Andrew Atkin:
Housing and Population control:
It's a bit strange how banks nowadays are happy to lend young people huge amounts of money for a home, when in times past they would not have.
What's the difference?
I can speculate with a fair bit of confidence that it's because they know your expenses are a lot lower today. They know that if you have children at all, it will most likely be just 1 or 2 (especially if you're Caucasian) and you won't have them until you're in your 30's or later, for if you wish to afford them at all.
Hence the banks know that you can and will live to pay off that mortgage. Hence they can and will lend you a fortune.

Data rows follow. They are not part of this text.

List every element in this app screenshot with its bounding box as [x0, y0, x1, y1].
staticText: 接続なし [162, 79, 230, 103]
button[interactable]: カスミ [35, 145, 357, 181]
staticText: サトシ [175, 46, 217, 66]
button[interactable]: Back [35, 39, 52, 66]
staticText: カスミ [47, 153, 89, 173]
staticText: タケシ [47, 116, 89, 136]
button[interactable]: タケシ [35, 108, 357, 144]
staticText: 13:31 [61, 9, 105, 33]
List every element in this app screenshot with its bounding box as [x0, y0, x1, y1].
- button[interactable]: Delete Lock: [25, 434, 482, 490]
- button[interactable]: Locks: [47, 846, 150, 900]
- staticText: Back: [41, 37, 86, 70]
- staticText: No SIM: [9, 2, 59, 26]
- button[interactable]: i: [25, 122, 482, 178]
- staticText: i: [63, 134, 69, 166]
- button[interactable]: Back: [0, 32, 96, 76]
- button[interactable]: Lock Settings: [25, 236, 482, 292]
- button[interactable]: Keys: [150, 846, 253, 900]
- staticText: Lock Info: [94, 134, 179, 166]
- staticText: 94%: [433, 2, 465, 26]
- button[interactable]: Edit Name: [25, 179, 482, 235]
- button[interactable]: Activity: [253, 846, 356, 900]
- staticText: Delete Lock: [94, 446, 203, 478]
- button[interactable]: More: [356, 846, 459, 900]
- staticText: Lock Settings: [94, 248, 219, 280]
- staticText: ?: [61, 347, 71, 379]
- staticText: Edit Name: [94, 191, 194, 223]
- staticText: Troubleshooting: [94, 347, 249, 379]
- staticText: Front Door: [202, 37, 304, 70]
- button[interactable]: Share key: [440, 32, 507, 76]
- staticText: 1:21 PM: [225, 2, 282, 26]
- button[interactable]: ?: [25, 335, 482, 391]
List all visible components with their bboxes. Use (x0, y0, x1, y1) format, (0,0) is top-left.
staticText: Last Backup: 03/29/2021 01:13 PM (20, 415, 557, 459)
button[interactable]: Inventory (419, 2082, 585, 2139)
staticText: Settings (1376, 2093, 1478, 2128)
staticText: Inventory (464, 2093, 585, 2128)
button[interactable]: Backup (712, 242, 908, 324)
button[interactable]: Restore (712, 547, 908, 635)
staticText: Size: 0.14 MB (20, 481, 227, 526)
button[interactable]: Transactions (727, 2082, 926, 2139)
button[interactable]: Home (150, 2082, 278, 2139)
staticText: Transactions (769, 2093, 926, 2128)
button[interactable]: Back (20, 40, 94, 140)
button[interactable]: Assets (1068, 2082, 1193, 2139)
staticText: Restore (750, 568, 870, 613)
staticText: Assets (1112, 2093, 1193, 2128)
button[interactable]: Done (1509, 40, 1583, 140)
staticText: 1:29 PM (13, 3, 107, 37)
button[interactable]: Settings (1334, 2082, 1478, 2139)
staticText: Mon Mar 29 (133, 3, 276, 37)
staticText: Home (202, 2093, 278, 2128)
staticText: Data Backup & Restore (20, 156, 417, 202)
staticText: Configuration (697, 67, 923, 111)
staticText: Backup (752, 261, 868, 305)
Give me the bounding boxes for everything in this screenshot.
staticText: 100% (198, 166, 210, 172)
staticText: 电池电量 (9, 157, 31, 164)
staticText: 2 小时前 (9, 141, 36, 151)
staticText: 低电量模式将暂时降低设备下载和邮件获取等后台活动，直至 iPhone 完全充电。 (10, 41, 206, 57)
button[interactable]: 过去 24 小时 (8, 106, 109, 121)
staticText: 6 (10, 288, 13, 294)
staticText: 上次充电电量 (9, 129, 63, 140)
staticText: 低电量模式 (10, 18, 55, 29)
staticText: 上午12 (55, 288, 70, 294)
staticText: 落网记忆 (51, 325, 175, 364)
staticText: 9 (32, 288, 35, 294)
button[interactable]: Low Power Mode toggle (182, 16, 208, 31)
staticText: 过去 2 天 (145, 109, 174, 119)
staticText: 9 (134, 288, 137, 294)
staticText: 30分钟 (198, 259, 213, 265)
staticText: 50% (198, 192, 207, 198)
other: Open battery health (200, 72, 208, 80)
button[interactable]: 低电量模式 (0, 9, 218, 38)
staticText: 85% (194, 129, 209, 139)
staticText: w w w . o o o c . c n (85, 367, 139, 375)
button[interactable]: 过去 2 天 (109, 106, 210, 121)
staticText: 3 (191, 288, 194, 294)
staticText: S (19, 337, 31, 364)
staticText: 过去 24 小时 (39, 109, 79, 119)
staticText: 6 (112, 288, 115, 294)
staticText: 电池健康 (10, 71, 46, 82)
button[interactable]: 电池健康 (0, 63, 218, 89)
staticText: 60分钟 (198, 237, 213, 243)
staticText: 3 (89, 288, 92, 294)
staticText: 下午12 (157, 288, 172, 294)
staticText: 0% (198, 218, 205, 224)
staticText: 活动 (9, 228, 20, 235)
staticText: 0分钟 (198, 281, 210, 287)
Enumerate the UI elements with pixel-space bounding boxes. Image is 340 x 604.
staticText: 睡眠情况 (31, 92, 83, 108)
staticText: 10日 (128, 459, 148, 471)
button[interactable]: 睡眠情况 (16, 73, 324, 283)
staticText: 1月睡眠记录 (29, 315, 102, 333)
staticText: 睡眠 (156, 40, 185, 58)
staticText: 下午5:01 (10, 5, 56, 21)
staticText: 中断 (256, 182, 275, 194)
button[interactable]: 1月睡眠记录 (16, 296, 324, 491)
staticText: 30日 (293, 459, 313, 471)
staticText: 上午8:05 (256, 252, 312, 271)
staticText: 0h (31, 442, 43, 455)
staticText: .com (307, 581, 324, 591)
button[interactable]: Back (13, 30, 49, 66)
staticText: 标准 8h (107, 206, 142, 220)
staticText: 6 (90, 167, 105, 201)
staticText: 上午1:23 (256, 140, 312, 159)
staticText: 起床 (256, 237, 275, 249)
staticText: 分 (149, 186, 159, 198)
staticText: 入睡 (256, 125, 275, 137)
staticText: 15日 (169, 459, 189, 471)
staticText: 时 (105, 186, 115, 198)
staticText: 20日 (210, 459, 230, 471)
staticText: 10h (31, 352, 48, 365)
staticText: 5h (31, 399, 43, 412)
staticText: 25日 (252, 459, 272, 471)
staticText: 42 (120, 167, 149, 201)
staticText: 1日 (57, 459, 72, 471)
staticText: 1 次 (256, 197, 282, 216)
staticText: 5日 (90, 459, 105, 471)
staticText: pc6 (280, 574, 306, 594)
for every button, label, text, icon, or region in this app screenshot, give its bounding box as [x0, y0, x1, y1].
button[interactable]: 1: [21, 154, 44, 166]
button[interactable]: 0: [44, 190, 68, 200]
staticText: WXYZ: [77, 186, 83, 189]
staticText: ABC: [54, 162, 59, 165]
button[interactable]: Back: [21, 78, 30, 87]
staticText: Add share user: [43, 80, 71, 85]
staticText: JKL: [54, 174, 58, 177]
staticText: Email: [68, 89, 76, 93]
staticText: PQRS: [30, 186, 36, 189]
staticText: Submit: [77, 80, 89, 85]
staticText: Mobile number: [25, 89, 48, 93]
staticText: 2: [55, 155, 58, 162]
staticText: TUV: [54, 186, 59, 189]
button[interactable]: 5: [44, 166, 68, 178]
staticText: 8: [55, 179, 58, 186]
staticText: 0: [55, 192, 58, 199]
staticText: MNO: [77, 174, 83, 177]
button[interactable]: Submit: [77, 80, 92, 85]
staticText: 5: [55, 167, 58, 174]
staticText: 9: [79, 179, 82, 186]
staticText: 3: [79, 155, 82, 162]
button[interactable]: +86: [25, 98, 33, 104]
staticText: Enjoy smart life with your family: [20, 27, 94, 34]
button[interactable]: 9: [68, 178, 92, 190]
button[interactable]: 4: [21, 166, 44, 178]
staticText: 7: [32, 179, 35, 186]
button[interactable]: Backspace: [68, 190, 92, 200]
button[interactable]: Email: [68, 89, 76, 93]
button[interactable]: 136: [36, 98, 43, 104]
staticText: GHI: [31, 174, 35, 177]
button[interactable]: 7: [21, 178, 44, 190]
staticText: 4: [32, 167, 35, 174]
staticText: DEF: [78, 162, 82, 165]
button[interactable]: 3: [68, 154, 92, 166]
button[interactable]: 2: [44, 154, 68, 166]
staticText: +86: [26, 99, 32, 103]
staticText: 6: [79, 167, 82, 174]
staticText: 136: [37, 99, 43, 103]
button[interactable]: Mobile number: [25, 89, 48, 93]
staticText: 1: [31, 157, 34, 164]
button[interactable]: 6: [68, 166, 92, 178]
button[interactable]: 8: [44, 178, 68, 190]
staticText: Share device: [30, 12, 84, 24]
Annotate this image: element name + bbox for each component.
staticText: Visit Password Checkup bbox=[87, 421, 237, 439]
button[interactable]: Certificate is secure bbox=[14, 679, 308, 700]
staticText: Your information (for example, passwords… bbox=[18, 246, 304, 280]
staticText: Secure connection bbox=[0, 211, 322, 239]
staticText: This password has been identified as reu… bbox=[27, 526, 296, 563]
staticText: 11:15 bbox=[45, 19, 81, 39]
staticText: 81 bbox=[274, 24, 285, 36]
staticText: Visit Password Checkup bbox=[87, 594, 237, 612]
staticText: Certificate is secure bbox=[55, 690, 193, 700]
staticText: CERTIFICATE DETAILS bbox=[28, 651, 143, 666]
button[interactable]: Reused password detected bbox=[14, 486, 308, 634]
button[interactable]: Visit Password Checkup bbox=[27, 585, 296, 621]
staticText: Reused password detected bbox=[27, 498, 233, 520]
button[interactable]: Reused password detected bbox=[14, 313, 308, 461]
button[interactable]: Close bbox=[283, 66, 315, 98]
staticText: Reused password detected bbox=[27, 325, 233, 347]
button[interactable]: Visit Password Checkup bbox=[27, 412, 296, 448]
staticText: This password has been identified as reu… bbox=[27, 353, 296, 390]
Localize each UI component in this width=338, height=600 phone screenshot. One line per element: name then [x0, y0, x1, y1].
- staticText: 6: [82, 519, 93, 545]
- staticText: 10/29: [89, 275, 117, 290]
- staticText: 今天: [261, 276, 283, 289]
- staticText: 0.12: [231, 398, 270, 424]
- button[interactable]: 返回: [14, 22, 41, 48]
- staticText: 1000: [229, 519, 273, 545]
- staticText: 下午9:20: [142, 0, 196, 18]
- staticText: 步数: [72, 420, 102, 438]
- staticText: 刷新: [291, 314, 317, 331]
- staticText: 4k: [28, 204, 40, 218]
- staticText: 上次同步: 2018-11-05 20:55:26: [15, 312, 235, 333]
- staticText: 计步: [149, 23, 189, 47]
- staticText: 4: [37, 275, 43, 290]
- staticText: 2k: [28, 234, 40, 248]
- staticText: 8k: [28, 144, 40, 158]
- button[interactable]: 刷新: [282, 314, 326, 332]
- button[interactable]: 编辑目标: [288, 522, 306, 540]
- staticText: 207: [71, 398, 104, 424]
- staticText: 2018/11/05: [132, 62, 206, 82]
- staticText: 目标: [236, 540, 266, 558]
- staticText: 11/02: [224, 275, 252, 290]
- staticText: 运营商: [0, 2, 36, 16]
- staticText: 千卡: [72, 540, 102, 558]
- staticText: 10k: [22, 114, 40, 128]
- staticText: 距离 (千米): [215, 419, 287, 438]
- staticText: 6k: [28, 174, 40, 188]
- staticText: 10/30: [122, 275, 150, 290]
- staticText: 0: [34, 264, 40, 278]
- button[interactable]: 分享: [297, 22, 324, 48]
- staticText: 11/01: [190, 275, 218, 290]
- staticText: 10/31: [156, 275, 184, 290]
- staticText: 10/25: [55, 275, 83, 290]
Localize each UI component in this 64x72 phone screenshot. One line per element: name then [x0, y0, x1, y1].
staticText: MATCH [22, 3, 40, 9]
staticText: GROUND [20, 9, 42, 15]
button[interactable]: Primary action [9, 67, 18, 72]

One problem. In a housing supply-constricted market, the amount of money the banks lend out will heavily dictate what houses finally cost. Because access-to-credit inflates prices via the non-stop bidding war on land, due to the *inflexible* supply-response to financial inputs.
The result?
Housing becomes so expensive by default, that you can't have 3 or 4 children when you're young, not even if you want to. The banks and the previous property owners have effectively run away with the family-funding for themselves.
Hence the trend gets locked down into an inevitability. The banks go from predicting your childlessness to functionally creating it, as they fuel the housing market higher with their ever more "generous" lending practices.
Rural Urban Boundaries are, intentionally or not, population control policy. And powerful policy at that.